(PROVIDED ENTRIES)
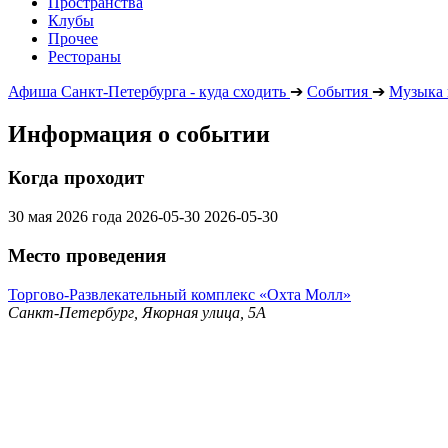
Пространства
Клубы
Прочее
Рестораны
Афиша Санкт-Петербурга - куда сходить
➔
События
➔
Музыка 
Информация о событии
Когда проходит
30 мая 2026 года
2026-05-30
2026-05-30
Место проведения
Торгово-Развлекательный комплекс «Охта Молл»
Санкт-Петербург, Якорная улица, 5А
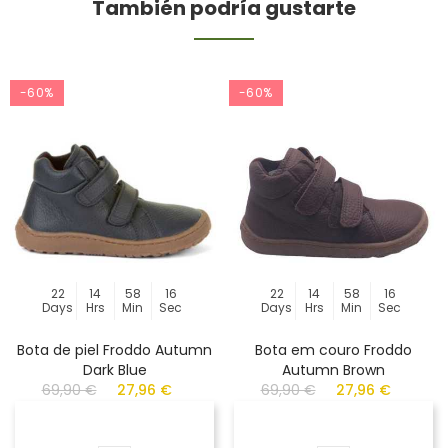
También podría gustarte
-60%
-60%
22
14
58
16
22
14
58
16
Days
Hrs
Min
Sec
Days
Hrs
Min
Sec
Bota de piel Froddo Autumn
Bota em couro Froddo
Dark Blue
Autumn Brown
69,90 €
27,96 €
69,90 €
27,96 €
(End PROVIDED ENTRIES)
(PROVIDED ENTRIES)
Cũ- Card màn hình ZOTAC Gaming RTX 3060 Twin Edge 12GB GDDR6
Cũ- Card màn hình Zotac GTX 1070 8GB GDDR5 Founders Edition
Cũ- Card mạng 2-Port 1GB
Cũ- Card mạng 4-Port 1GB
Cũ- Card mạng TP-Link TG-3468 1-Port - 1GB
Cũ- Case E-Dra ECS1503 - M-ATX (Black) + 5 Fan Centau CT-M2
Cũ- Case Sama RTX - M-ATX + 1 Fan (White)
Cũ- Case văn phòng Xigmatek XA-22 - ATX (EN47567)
(End PROVIDED ENTRIES)
(PROVIDED ENTRIES)
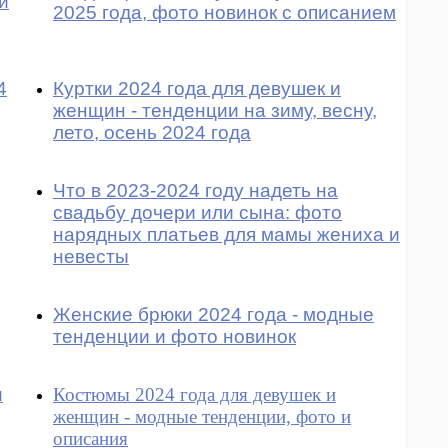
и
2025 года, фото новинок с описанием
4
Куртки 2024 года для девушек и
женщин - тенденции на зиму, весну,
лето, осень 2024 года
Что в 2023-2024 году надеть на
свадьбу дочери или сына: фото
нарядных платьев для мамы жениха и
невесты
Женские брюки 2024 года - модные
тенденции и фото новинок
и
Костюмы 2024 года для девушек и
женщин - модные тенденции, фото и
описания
(End PROVIDED ENTRIES)
(DESCRIPTION OF THE TASK): Lines holding the word "Case" in the entries above are the ones to pull out. Copy them all.

(RESULT):
Cũ- Case E-Dra ECS1503 - M-ATX (Black) + 5 Fan Centau CT-M2
Cũ- Case Sama RTX - M-ATX + 1 Fan (White)
Cũ- Case văn phòng Xigmatek XA-22 - ATX (EN47567)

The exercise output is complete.